The case of the Scottsboro Boys arose in Scottsboro, Alabama during the 1930s
Nine black youths, ranging in age from thirteen to twenty-one, accused of raping two white women, one of whom would later recant.
March 25, 1931: Fight between a group of black men and a group of white men riding in a train.
Nine black youths were arrested on charges of assault.
Two young white women dressed in boys' clothing — Victoria Price, 21, and Ruby Bates, 17 — were also found catching a free ride on the freight train. All were taken to Scottsboro, the Jackson County seat.
The two girls: unemployed mill workers and part-time prostitutes.
Said they had been brutally raped by the nine blacks .
Trial 12 days later
Kept in cells just feet away from the electric chair chamber where they were made to hear and smell the electrocutions of the other members of death row. (later deemed cruel and unusual punishment)
Milo Moody--a Tennessee lawyer unfamiliar with Alabama law, met with the boys for just 25 minutes before presenting case.
Some accounts said that he was drunk for the duration of the trials.
When called to testify, the boys began to blame and accuse each other , which made the case worse.
Haywood Patterson and the other 8 defendants were found guilty of raping the two white girls.
The case was overturned on appeal dues to lack of fair and adequate legal representation, and the retrial was moved from Scottsboro to Decatur, AL.
A well known lawyer, Samuel Liebowitz, from New York, came to the defense of the boys pro-bono.
The prosecuting lawyer was Thomas E. Knight, and Judge Edwin Horton presided.
In the November 1932, re-trials
Ruby Bates told the courts that she
and Victoria Price had not been raped by
the accused, explaining that the two had made up the story to avoid vagrancy charges (the prosecution accused her of being bought off by the Communist Party--which was supporting the defendants' case).

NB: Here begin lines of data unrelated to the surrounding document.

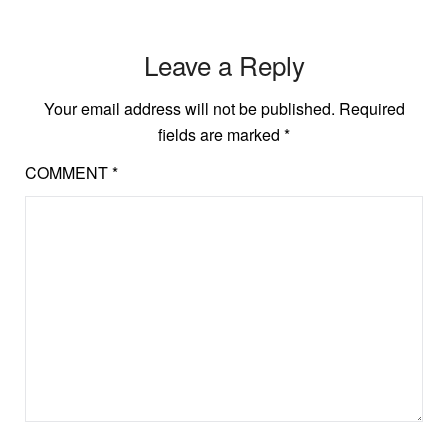
Leave a Reply
Your email address will not be published.
Required
fields are marked
*
COMMENT
*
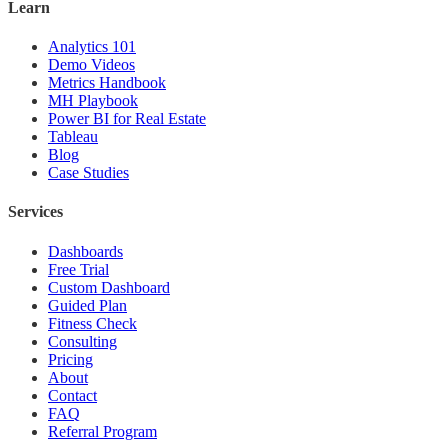
Learn
Analytics 101
Demo Videos
Metrics Handbook
MH Playbook
Power BI for Real Estate
Tableau
Blog
Case Studies
Services
Dashboards
Free Trial
Custom Dashboard
Guided Plan
Fitness Check
Consulting
Pricing
About
Contact
FAQ
Referral Program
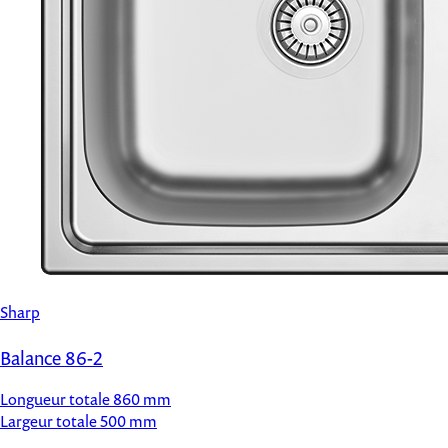
Sharp
Balance 86-2
Longueur totale
860 mm
Largeur totale
500 mm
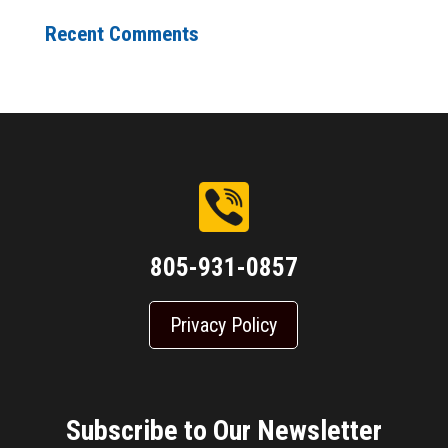
Recent Comments
805-931-0857
Privacy Policy
Subscribe to Our Newsletter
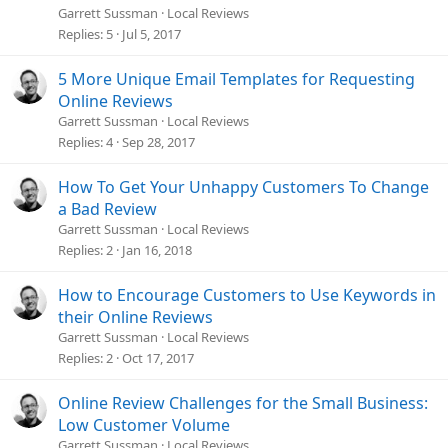
Garrett Sussman
Local Reviews
Do a bad job and customers never forget.
Replies
5
Jul 5, 2017
We all have a negative bias.
5 More Unique Email Templates for Requesting
Online Reviews
As people, we?re on an obsessive hunt for problems. For
Garrett Sussman
Local Reviews
disasters, fears, and frustrations. Research shows
we?re
far
Replies
4
Sep 28, 2017
more attuned to the negative events in our lives than we are
to the positive.
How To Get Your Unhappy Customers To Change
a Bad Review
Our negative bias keeps us safe.
Garrett Sussman
Local Reviews
Replies
2
Jan 16, 2018
It?s an important survival mechanism we depend on from
the time we?re born.
How to Encourage Customers to Use Keywords in
their Online Reviews
Garrett Sussman
Local Reviews
Replies
2
Oct 17, 2017
Problems
create stress and anxiety.
Solutions (you)
relieve stress and anxiety
.
Online Review Challenges for the Small Business:
Low Customer Volume
When you give customers the solution they so desperately
Garrett Sussman
Local Reviews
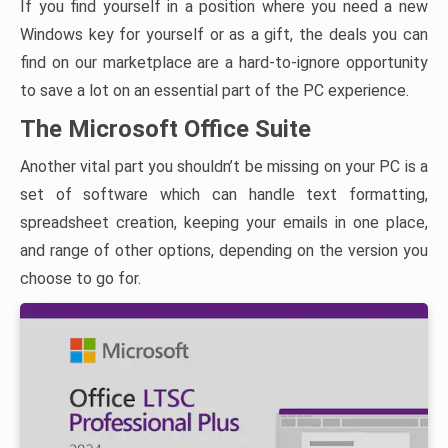
If you find yourself in a position where you need a new
Windows key for yourself or as a gift, the deals you can
find on our marketplace are a hard-to-ignore opportunity
to save a lot on an essential part of the PC experience.
The Microsoft Office Suite
Another vital part you shouldn’t be missing on your PC is a
set of software which can handle text formatting,
spreadsheet creation, keeping your emails in one place,
and range of other options, depending on the version you
choose to go for.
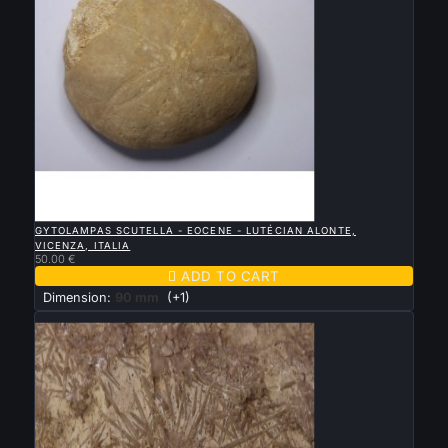

QUICK VIEW
GYTOLAMPAS SCUTELLA - EOCENE - LUTÉCIAN ALONTE,
VICENZA, ITALIA
50.00 €

ADD TO CART
Dimension:
90 mm
(+1)
New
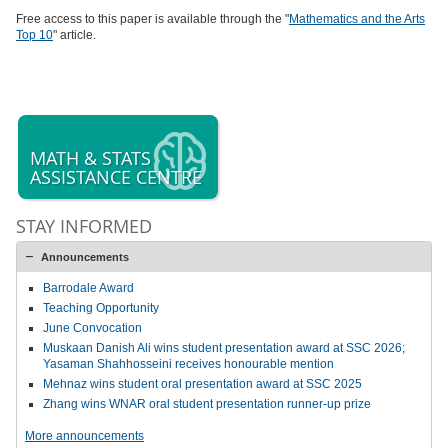
Free access to this paper is available through the "
Mathematics and the Arts
Top 10
" article.
MATH & STATS
ASSISTANCE CENTRE
STAY INFORMED
Announcements
Barrodale Award
Teaching Opportunity
June Convocation
Muskaan Danish Ali wins student presentation award at SSC 2026;
Yasaman Shahhosseini receives honourable mention
Mehnaz wins student oral presentation award at SSC 2025
Zhang wins WNAR oral student presentation runner-up prize
More announcements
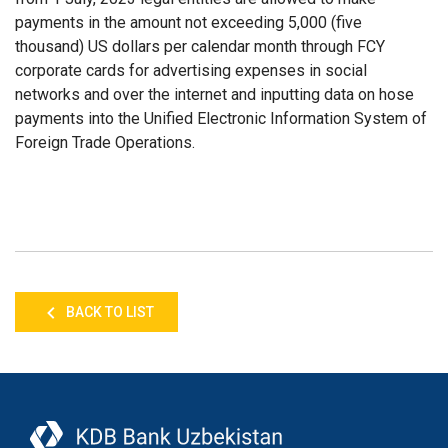
payments in the amount not exceeding 5,000 (five
thousand) US dollars per calendar month through FCY
corporate cards for advertising expenses in social
networks and over the internet and inputting data on hose
payments into the Unified Electronic Information System of
Foreign Trade Operations.
BACK TO LIST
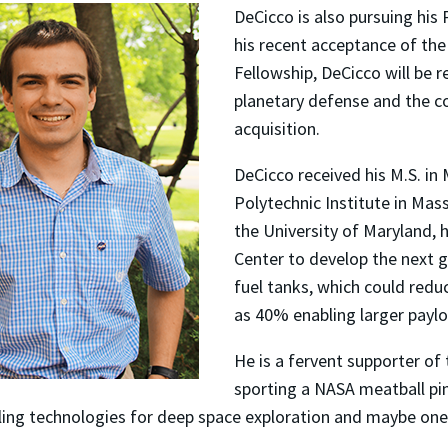
DeCicco is also pursuing his
his recent acceptance of t
Fellowship, DeCicco will be 
planetary defense and the co
acquisition.
DeCicco received his M.S. i
Polytechnic Institute in Ma
the University of Maryland,
Center to develop the next 
fuel tanks, which could redu
as 40% enabling larger paylo
He is a fervent supporter of
sporting a NASA meatball pin
ling technologies for deep space exploration and maybe one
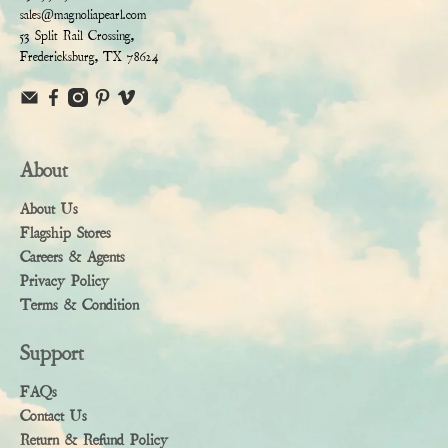
sales@magnoliapearl.com
53 Split Rail Crossing,
Fredericksburg, TX 78624
About
About Us
Flagship Stores
Careers & Agents
Privacy Policy
Terms & Condition
Support
FAQs
Contact Us
Return & Refund Policy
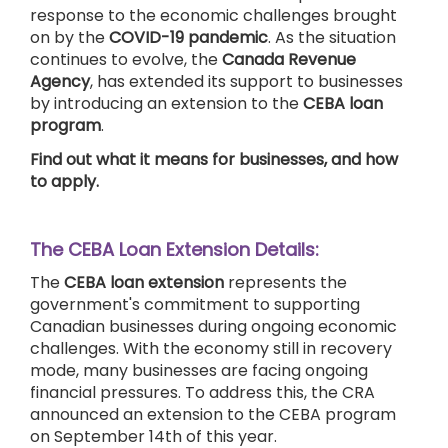
response to the economic challenges brought
on by the
COVID-19 pandemic
. As the situation
continues to evolve, the
Canada Revenue
Agency
, has extended its support to businesses
by introducing an extension to the
CEBA loan
program
.
Find out what it means for businesses, and how
to apply.
The CEBA Loan Extension Details:
The
CEBA loan extension
represents the
government's commitment to supporting
Canadian businesses during ongoing economic
challenges. With the economy still in recovery
mode, many businesses are facing ongoing
financial pressures. To address this, the CRA
announced an extension to the CEBA program
on September 14th of this year.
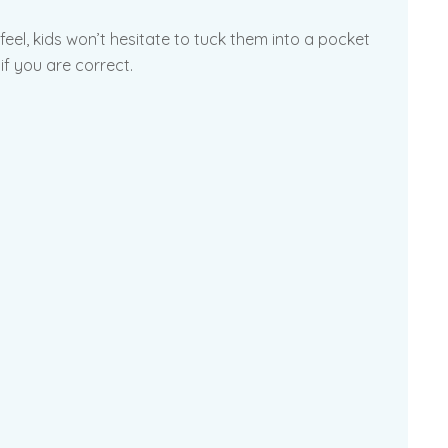
 feel, kids won’t hesitate to tuck them into a pocket
if you are correct.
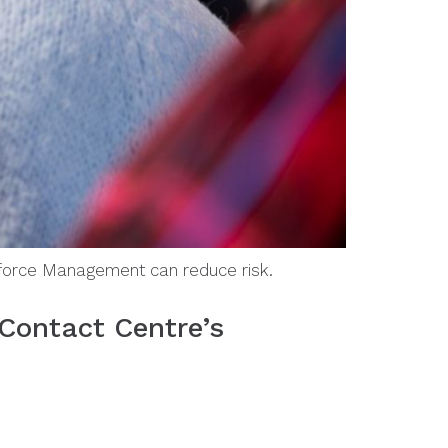
kforce Management can reduce risk.
Contact Centre’s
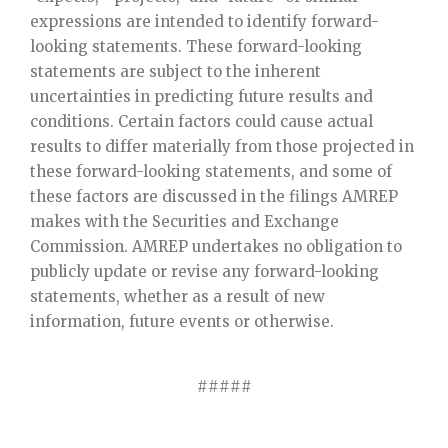
expressions are intended to identify forward-
looking statements. These forward-looking
statements are subject to the inherent
uncertainties in predicting future results and
conditions. Certain factors could cause actual
results to differ materially from those projected in
these forward-looking statements, and some of
these factors are discussed in the filings AMREP
makes with the Securities and Exchange
Commission. AMREP undertakes no obligation to
publicly update or revise any forward-looking
statements, whether as a result of new
information, future events or otherwise.
#####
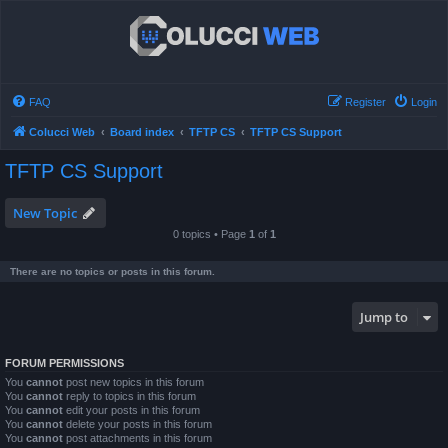
FAQ
Register
Login
Colucci Web
Board index
TFTP CS
TFTP CS Support
TFTP CS Support
New Topic
0 topics • Page
1
of
1
There are no topics or posts in this forum.
Jump to
FORUM PERMISSIONS
You
cannot
post new topics in this forum
You
cannot
reply to topics in this forum
You
cannot
edit your posts in this forum
You
cannot
delete your posts in this forum
You
cannot
post attachments in this forum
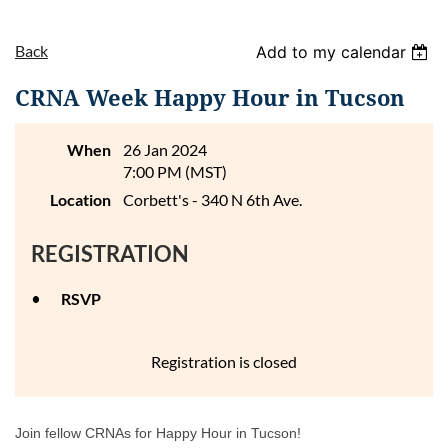
Back
Add to my calendar
CRNA Week Happy Hour in Tucson
When
26 Jan 2024
7:00 PM (MST)
Location
Corbett's - 340 N 6th Ave.
REGISTRATION
RSVP
Registration is closed
Join fellow CRNAs for Happy Hour in Tucson!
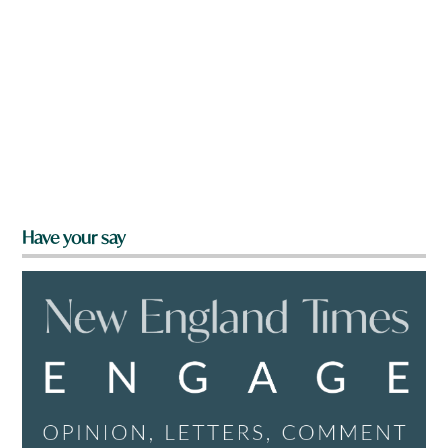
Have your say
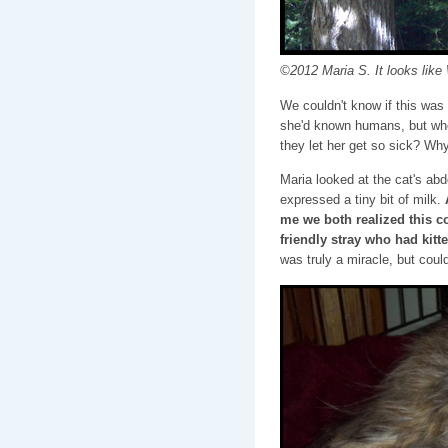
©2012 Maria S. It looks like 
We couldn't know if this was
she'd known humans, but whe
they let her get so sick? Wh
Maria looked at the cat's ab
expressed a tiny bit of milk.
me we both realized this c
friendly stray who had kitte
was truly a miracle, but coul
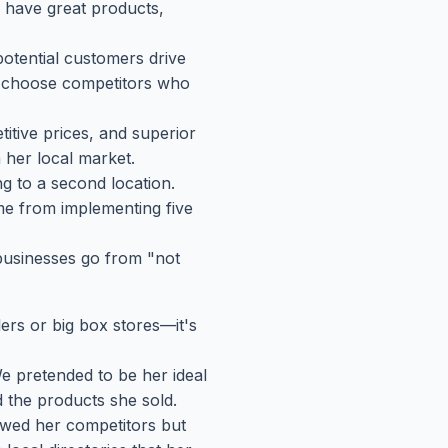
I have great products,
otential customers drive
or choose competitors who
itive prices, and superior
n her local market.
g to a second location.
me from implementing five
 businesses go from "not
lers or big box stores—it's
e pretended to be her ideal
 the products she sold.
wed her competitors but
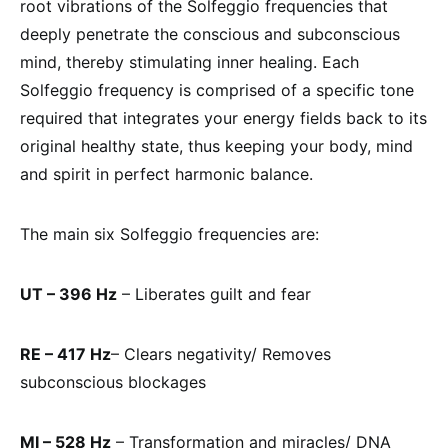
root vibrations of the Solfeggio frequencies that
deeply penetrate the conscious and subconscious
mind, thereby stimulating inner healing. Each
Solfeggio frequency is comprised of a specific tone
required that integrates your energy fields back to its
original healthy state, thus keeping your body, mind
and spirit in perfect harmonic balance.
The main six Solfeggio frequencies are:
UT – 396 Hz
– Liberates guilt and fear
RE – 417 Hz
– Clears negativity/ Removes
subconscious blockages
MI – 528 Hz
– Transformation and miracles/ DNA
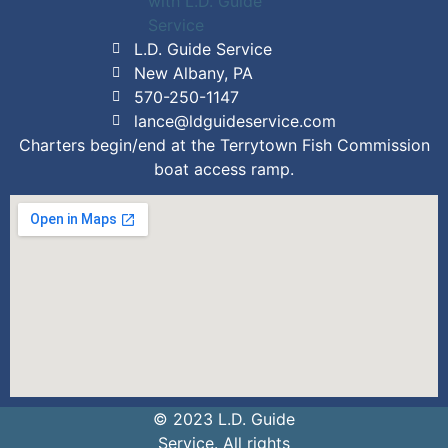
L.D. Guide Service
New Albany, PA
570-250-1147
lance@ldguideservice.com
Charters begin/end at the Terrytown Fish Commission
boat access ramp.
© 2023 L.D. Guide
Service. All rights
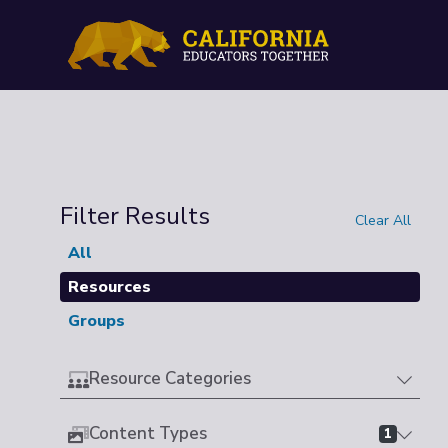
Filter Results
Clear All
All
Resources
Groups
Resource Categories
Content Types
1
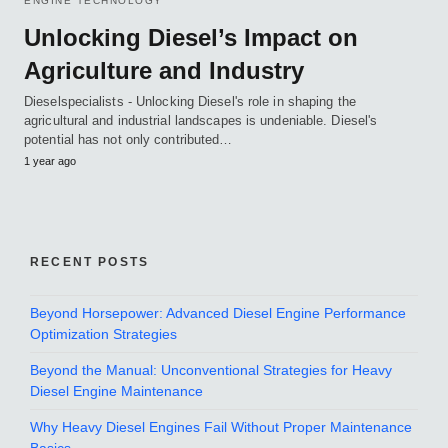
ENGINE TECHNOLOGY
Unlocking Diesel’s Impact on
Agriculture and Industry
Dieselspecialists - Unlocking Diesel's role in shaping the
agricultural and industrial landscapes is undeniable. Diesel's
potential has not only contributed…
1 year ago
RECENT POSTS
Beyond Horsepower: Advanced Diesel Engine Performance
Optimization Strategies
Beyond the Manual: Unconventional Strategies for Heavy
Diesel Engine Maintenance
Why Heavy Diesel Engines Fail Without Proper Maintenance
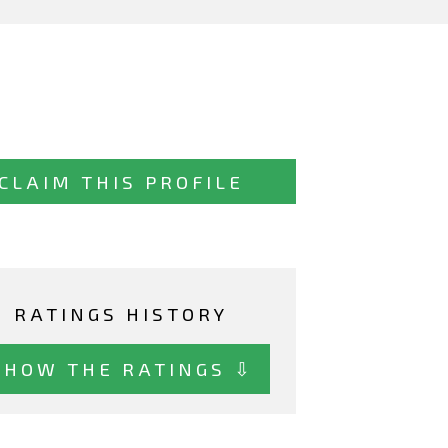
CLAIM THIS PROFILE
RATINGS HISTORY
SHOW THE RATINGS ⇩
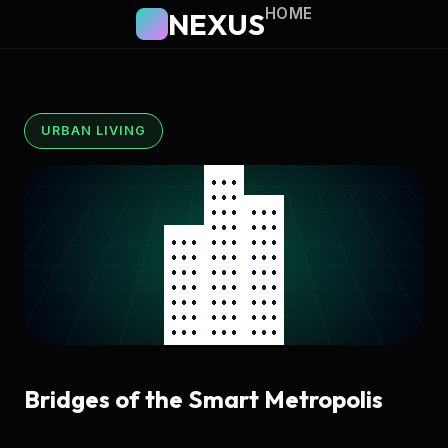
HOME
NEXUS
URBAN LIVING
Bridges of the Smart Metropolis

Later in the trials, a witness who owned a farm near the railways came forward, claiming to have seen the alleged crime take place. When asked if he could identify what the two girls were wearing, he stated that they were both wearing dresses, despite the fact it had been earlier established that they were both wearing overalls in an attempt to pass as male.
Medical examinations found the girls had no scarring indicating rape. In fact they were found to have engaged in consensual sex while traveling with the white men the night before.
Nevertheless, all of the defendants were found guilty for a second time and sentenced to death.
On June 22, 1933, Judge Horton threw out the verdict of the trial and subsequently lost his position as judge.
In July, 1937 Clarence Norris was convicted of rape and sexual assault and sentenced to death.
Andy Wright was convicted of rape and sentenced to 99 years.
Charlie Weems was convicted and sentenced to 75 years in prison.
Ozie Powell pleaded guilty to assaulting the sheriff and was sentenced to 20 years.
Four of the boys were released after all charges against them were dropped: Roy Wright and Eugene Williams who had been twelve and thirteen at the time of the alleged crime; Olen Montgomery, who was nearly blind and had been found alone in a car at the end of the train; and Willie Roberson, who when accused was suffering from syphilis.
Later, Governor of Alabama Bibb Graves reduced Clarence Norris' death sentence to life in prison. Norris was later pardoned by Governor George Wallace.
All of the Scottsboro Boys were eventually paroled, freed or pardoned, except for Haywood Patterson, who had been tried and convicted of rape and sentenced to the death penalty.
He escaped north to Detroit. When he was arrested more than 20 years later by the FBI in the 1950s, Gov. G. Mennen Williams of Michigan would not allow him to be extradited back to Alabama.
The Scottsboro Trial was the basis for Harper Lee’s novel, To Kill a Mockingbird .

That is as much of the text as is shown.